Bozkır bir coğrafyada çok kolay taşınabilen ve dayanıklı bir yemek olması, Moğol askerlerinin bu yemeği sıklıkla tüketmeye başlamasını da beraberinde getirdi. Mantının bu dönemlerde Çin’e kadar ulaşmasında da Moğol askerlerinin etkisinin fazla olduğu düşünülüyor. Çince’de “mantou” kelimesi “dolgun hamur” anlamına geliyor ve mantı yemeği için de kullanılan bir kelimedir. Bu bilgiye dayanılarak Çin bölgesinde mantının daha kalın hamurla yapıldığı sonucuna ulaşılıyor.

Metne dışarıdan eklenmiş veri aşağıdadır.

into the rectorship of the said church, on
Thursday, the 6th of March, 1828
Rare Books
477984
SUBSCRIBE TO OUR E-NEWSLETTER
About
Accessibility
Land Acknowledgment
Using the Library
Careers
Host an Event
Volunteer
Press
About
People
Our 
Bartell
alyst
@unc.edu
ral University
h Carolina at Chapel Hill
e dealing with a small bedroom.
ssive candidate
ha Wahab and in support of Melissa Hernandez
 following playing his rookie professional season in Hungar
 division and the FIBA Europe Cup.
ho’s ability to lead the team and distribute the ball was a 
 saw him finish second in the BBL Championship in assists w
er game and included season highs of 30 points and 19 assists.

Bilindiği gibi Osmanlı mutfağı da dönemin en merak edilen ve en beğenilen mutfaklarından biriydi. Elbette Osmanlı mutfağında mantının yeri bambaşkaydı ve hatta mantının dünya genelinde bu denli popüler olmasının, farklı çeşitlerinin ortaya çıkmasının Osmanlı dönemine denk geldiği de biliniyor. Mantı, saray mutfağında özel konuklara ikram edilen bir yemekti. Padişahlar, imparatorluk dışından gelen özel konukları için mantı yapılması emrini veriyordu. Ayrıca bazı tarihi kaynaklara göre, Fatih Sultan Mehmet ayın 28 günü boyunca sabah kahvaltısında mantı yiyordu. Bu dönemde, hekim ve yazar olarak ün salmış olan Muhammed bin Mahmud Şirvani'nin "Kitabü't-Tabih" adlı eserinde de mantı tarifinin bulunduğunu belirtelim.

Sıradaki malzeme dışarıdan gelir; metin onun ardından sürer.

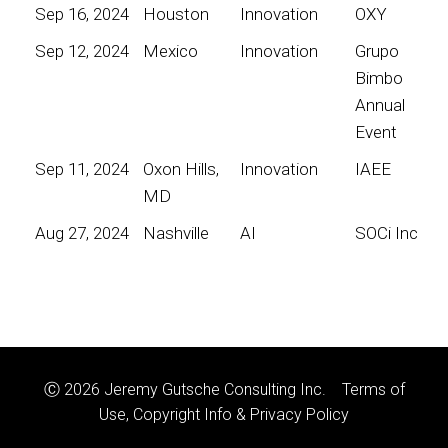
Sep 16, 2024
Houston
Innovation
OXY
Sep 12, 2024
Mexico
Innovation
Grupo
Bimbo
Annual
Event
Sep 11, 2024
Oxon Hills,
Innovation
IAEE
MD
Aug 27, 2024
Nashville
AI
SOCi Inc
Ⓒ 2026 Jeremy Gutsche Consulting Inc.
Terms of
Use, Copyright Info & Privacy Policy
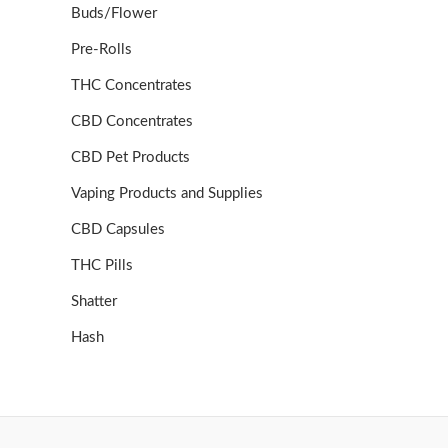
Buds/Flower
Pre-Rolls
THC Concentrates
CBD Concentrates
CBD Pet Products
Vaping Products and Supplies
CBD Capsules
THC Pills
Shatter
Hash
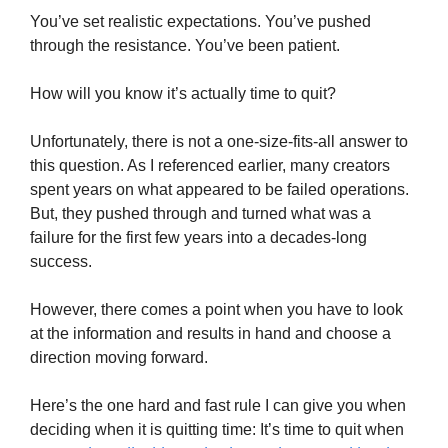
You’ve set realistic expectations. You’ve pushed
through the resistance. You’ve been patient.
How will you know it’s actually time to quit?
Unfortunately, there is not a one-size-fits-all answer to
this question. As I referenced earlier, many creators
spent years on what appeared to be failed operations.
But, they pushed through and turned what was a
failure for the first few years into a decades-long
success.
However, there comes a point when you have to look
at the information and results in hand and choose a
direction moving forward.
Here’s the one hard and fast rule I can give you when
deciding when it is quitting time: It’s time to quit when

Osmanlı mantısının günümüzdeki Kayseri mantısı ile çok benzer olduğu ancak boyutlarının çok daha küçük olduğu da biliniyor. Bir kaşığa 40 adet sığması gerektiği konusu da saray mutfağına dayanıyor. Ancak kullanılan kaşıkların tahta servis kaşıkları olduğunu ve saray aşçılarının bu kaşığa 40 adet sığacak küçüklükte mantı hazırladıkları biliniyor. Saray mutfağında mantı kimi zaman yoğurtlu sosla kimi zaman da sirkeli soslar ile servis edilirdi. Ancak günümüzde sirkeli sosların çok fazla kullanılmadığını söyleyebiliriz.

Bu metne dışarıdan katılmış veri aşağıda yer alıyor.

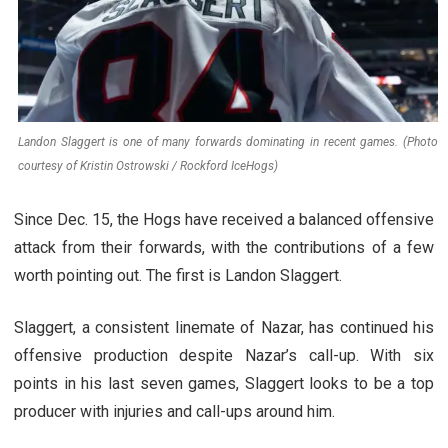
Landon Slaggert is one of many forwards dominating in recent games. (Photo
courtesy of Kristin Ostrowski / Rockford IceHogs)
Since Dec. 15, the Hogs have received a balanced offensive
attack from their forwards, with the contributions of a few
worth pointing out. The first is Landon Slaggert.
Slaggert, a consistent linemate of Nazar, has continued his
offensive production despite Nazar’s call-up. With six
points in his last seven games, Slaggert looks to be a top
producer with injuries and call-ups around him.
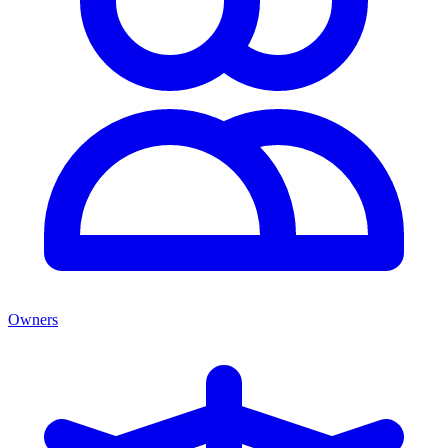
Owners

Osmanlı döneminde daha da popüler hale gelen mantının pek çok Türk yemeğinin ortaya çıkmasında etkili olduğu da bilinir. Özellikle Kayseri mantısı, Erzurum’un hingel yemeği ve Kastamonu’nun etli ekmeği gibi yemeklerin ortaya çıkma nedenidir. Bölgedeki koşullara ve malzemelere göre hamur ile etin birleştirilme şekilleri de değişiyordu. Bu da bölgeye özgü yemek çeşitlerinin ortaya çıkmasını beraberinde getirdi.
Osmanlı zamanında mantının özel misafirlere sunulmasından da anlayabileceğiniz gibi bu yemek aslında sadece Türk mutfağının yıldızlarından biri değildir. Türk misafirperverliğinin de simgelerinden biri haline gelmiştir. Osmanlı döneminde konuklar kendilerine ne kadar önem verildiğini ya da ne kadar özel bir misafir olup olmadıklarını kendilerine mantı ikram edilip edilmemesinden anlardı. Dolayısıyla Türk misafirperverliğinin en güzel örneklerinden birinin mantı ikramı olduğu belirtilebilir. Bunun nedenlerinden biri de mantı hazırlamanın ciddi bir zaman ve emek gerektiriyor olmasıdır.